Location
- 1125 New Grady Brown School Road Hillsborough, North Carolina 27278 United States
- Coordinates: 36°03′09″N 79°07′32″W﻿ / ﻿36.05258°N 79.12565°W

Information
- Type: Public
- Established: 2002 (24 years ago)
- School district: Orange County Schools
- Superintendent: Dr. Danielle Jones
- CEEB code: 341871
- Principal: Dr. Anna Hipps
- Teaching staff: 63.95 (on an FTE basis)
- Enrollment: 1,118 (2023–2024)
- Student to teacher ratio: 17.48
- Colors: Dark red and silver
- Nickname: Red Wolves
- Website: www.orangecountyfirst.com/crhs

= Cedar Ridge High School (North Carolina) =

American public school in North Carolina

Cedar Ridge High School is a school in Hillsborough, North Carolina. It is one of two high schools in the Orange County Schools.

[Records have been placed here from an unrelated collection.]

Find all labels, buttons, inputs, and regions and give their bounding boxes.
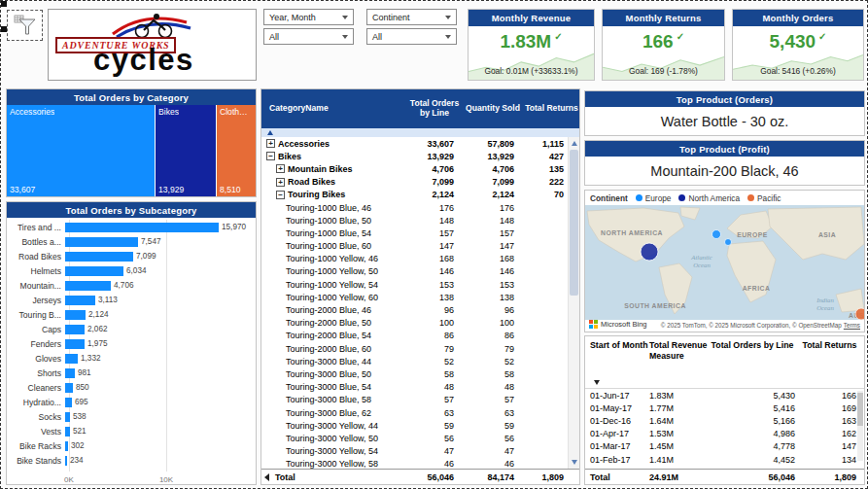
bar-row[interactable]: Socks538 bbox=[7, 409, 256, 424]
slicer-continent-header[interactable]: Continent bbox=[366, 9, 457, 25]
bar[interactable] bbox=[65, 456, 67, 466]
month-table-row[interactable]: 01-May-171.77M5,416169 bbox=[585, 402, 864, 414]
matrix-row[interactable]: +Road Bikes7,0997,099222 bbox=[261, 176, 568, 189]
sort-ascending-icon[interactable] bbox=[267, 130, 273, 135]
matrix-row[interactable]: Touring-2000 Blue, 469696 bbox=[261, 303, 568, 316]
bar-row[interactable]: Cleaners850 bbox=[7, 380, 256, 395]
matrix-col-qty[interactable]: Quantity Sold bbox=[462, 89, 524, 128]
sort-descending-icon[interactable] bbox=[594, 380, 600, 385]
month-table-row[interactable]: 01-Apr-171.53M4,986162 bbox=[585, 428, 864, 440]
bar-row[interactable]: Bike Racks302 bbox=[7, 438, 256, 453]
month-table-row[interactable]: 01-Jun-171.83M5,430166 bbox=[585, 389, 864, 402]
bar[interactable] bbox=[65, 412, 70, 422]
scrollbar-thumb[interactable] bbox=[857, 393, 863, 426]
matrix-row[interactable]: Touring-1000 Yellow, 54153153 bbox=[261, 278, 568, 291]
bar[interactable] bbox=[65, 398, 72, 407]
matrix-row[interactable]: Touring-1000 Yellow, 46168168 bbox=[261, 253, 568, 265]
month-col-revenue[interactable]: Total Revenue Measure bbox=[649, 340, 710, 379]
kpi-monthly-orders[interactable]: Monthly Orders 5,430✓ Goal: 5416 (+0.26%… bbox=[732, 9, 864, 81]
map-legend-item[interactable]: North America bbox=[678, 193, 740, 203]
matrix-row[interactable]: Touring-3000 Blue, 445252 bbox=[261, 355, 568, 367]
matrix-col-orders[interactable]: Total Orders by Line bbox=[407, 89, 462, 128]
month-table-row[interactable]: 01-Feb-171.41M4,452134 bbox=[585, 453, 864, 466]
matrix-row[interactable]: Touring-2000 Blue, 607979 bbox=[261, 342, 568, 355]
matrix-row[interactable]: Touring-3000 Blue, 505858 bbox=[261, 367, 568, 380]
bar[interactable] bbox=[65, 354, 78, 364]
bar-row[interactable]: Road Bikes7,099 bbox=[7, 249, 256, 263]
month-table-row[interactable]: 01-Mar-171.45M4,778147 bbox=[585, 440, 864, 453]
bar[interactable] bbox=[65, 296, 95, 305]
matrix-row[interactable]: −Touring Bikes2,1242,12470 bbox=[261, 189, 568, 201]
bar-row[interactable]: Shorts981 bbox=[7, 366, 256, 380]
bar-row[interactable]: Fenders1,975 bbox=[7, 336, 256, 351]
bar[interactable] bbox=[65, 427, 70, 437]
matrix-row[interactable]: Touring-3000 Blue, 544848 bbox=[261, 381, 568, 394]
map-legend-item[interactable]: Europe bbox=[636, 193, 672, 203]
slicer-year-month-dropdown[interactable]: All bbox=[263, 28, 354, 45]
matrix-col-returns[interactable]: Total Returns bbox=[524, 89, 579, 128]
expand-icon[interactable]: + bbox=[266, 139, 275, 148]
matrix-row[interactable]: Touring-3000 Yellow, 544747 bbox=[261, 445, 568, 458]
bar[interactable] bbox=[65, 266, 123, 276]
treemap-block-accessories[interactable]: Accessories 33,607 bbox=[7, 105, 155, 196]
bar[interactable] bbox=[65, 441, 68, 451]
bubble-europe-2[interactable] bbox=[725, 239, 732, 246]
matrix-row[interactable]: Touring-3000 Blue, 585757 bbox=[261, 394, 568, 406]
bar-row[interactable]: Helmets6,034 bbox=[7, 263, 256, 278]
world-map[interactable]: NORTH AMERICA SOUTH AMERICA EUROPE AFRIC… bbox=[585, 205, 864, 320]
bar[interactable] bbox=[65, 325, 85, 334]
bar-row[interactable]: Touring B...2,124 bbox=[7, 307, 256, 322]
treemap-block-bikes[interactable]: Bikes 13,929 bbox=[156, 105, 216, 196]
bar[interactable] bbox=[65, 383, 73, 393]
matrix-row[interactable]: Touring-3000 Yellow, 505656 bbox=[261, 432, 568, 444]
bar-row[interactable]: Bottles a...7,547 bbox=[7, 234, 256, 249]
bar-row[interactable]: Gloves1,332 bbox=[7, 351, 256, 366]
bubble-pacific[interactable] bbox=[855, 308, 864, 320]
kpi-monthly-returns[interactable]: Monthly Returns 166✓ Goal: 169 (-1.78%) bbox=[602, 9, 725, 81]
matrix-row[interactable]: Touring-1000 Blue, 50148148 bbox=[261, 214, 568, 227]
scroll-up-icon[interactable] bbox=[572, 141, 577, 146]
scrollbar-thumb[interactable] bbox=[570, 150, 578, 296]
bubble-north-america[interactable] bbox=[641, 243, 658, 261]
bar[interactable] bbox=[65, 310, 86, 320]
matrix-row[interactable]: +Mountain Bikes4,7064,706135 bbox=[261, 162, 568, 175]
slicer-continent-dropdown[interactable]: All bbox=[366, 28, 457, 45]
bar[interactable] bbox=[65, 281, 111, 291]
bubble-europe-1[interactable] bbox=[712, 230, 721, 239]
bar-row[interactable]: Vests521 bbox=[7, 424, 256, 438]
matrix-row[interactable]: +Accessories33,60757,8091,115 bbox=[261, 137, 568, 150]
kpi-monthly-revenue[interactable]: Monthly Revenue 1.83M✓ Goal: 0.01M (+336… bbox=[468, 9, 595, 81]
matrix-row[interactable]: Touring-3000 Yellow, 445959 bbox=[261, 419, 568, 432]
bar[interactable] bbox=[65, 368, 75, 378]
expand-icon[interactable]: + bbox=[276, 164, 285, 173]
month-col-returns[interactable]: Total Returns bbox=[795, 340, 864, 379]
filter-button[interactable] bbox=[7, 10, 43, 41]
bar[interactable] bbox=[65, 252, 133, 262]
map-legend-item[interactable]: Pacific bbox=[747, 193, 781, 203]
bar-row[interactable]: Bike Stands234 bbox=[7, 453, 256, 468]
matrix-row[interactable]: Touring-3000 Blue, 626363 bbox=[261, 406, 568, 419]
month-table-scrollbar[interactable] bbox=[857, 391, 863, 461]
collapse-icon[interactable]: − bbox=[276, 191, 285, 199]
month-col-start[interactable]: Start of Month bbox=[585, 340, 649, 379]
matrix-row[interactable]: Touring-3000 Yellow, 584646 bbox=[261, 458, 568, 469]
bar-row[interactable]: Jerseys3,113 bbox=[7, 293, 256, 307]
slicer-year-month-header[interactable]: Year, Month bbox=[263, 9, 354, 25]
expand-icon[interactable]: + bbox=[276, 178, 285, 187]
bar-row[interactable]: Tires and ...15,970 bbox=[7, 220, 256, 234]
matrix-vertical-scrollbar[interactable] bbox=[568, 137, 579, 469]
bar-row[interactable]: Hydratio...695 bbox=[7, 395, 256, 409]
matrix-row[interactable]: Touring-1000 Blue, 60147147 bbox=[261, 240, 568, 253]
month-table-row[interactable]: 01-Dec-161.64M5,166163 bbox=[585, 414, 864, 427]
month-col-orders[interactable]: Total Orders by Line bbox=[710, 340, 795, 379]
bar[interactable] bbox=[65, 223, 219, 232]
bar-row[interactable]: Caps2,062 bbox=[7, 322, 256, 336]
bar[interactable] bbox=[65, 237, 138, 247]
selection-handle[interactable] bbox=[1, 26, 7, 32]
matrix-row[interactable]: Touring-2000 Blue, 50100100 bbox=[261, 317, 568, 330]
matrix-row[interactable]: Touring-2000 Blue, 548686 bbox=[261, 330, 568, 342]
bar-row[interactable]: Mountain...4,706 bbox=[7, 278, 256, 293]
matrix-row[interactable]: Touring-1000 Yellow, 60138138 bbox=[261, 291, 568, 303]
matrix-row[interactable]: Touring-1000 Blue, 46176176 bbox=[261, 201, 568, 214]
matrix-row[interactable]: −Bikes13,92913,929427 bbox=[261, 150, 568, 162]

The school opened in 2002, in order to help relieve overcrowding at nearby Orange High School. It serves the southern half of Hillsborough and almost all of Orange County south of I-85 except Chapel Hill and Carrboro, which are served by Chapel Hill-Carrboro City Schools. Cedar Ridge High School is a member of the North Carolina High School Athletic Association (NCHSAA) and is classified as a 5A school.

==Demographics==
The demographic breakdown of the 1,020 students enrolled in 2018-19 was:
- Male – 50.8%
- Female – 49.2%
- Asian/Pacific islanders – 2.1%
- Black – 9.2%
- Hispanic – 30.2%
- White – 54.5%
- Multiracial – 3.7%

32.0% of the students were eligible for free or reduced-cost lunch.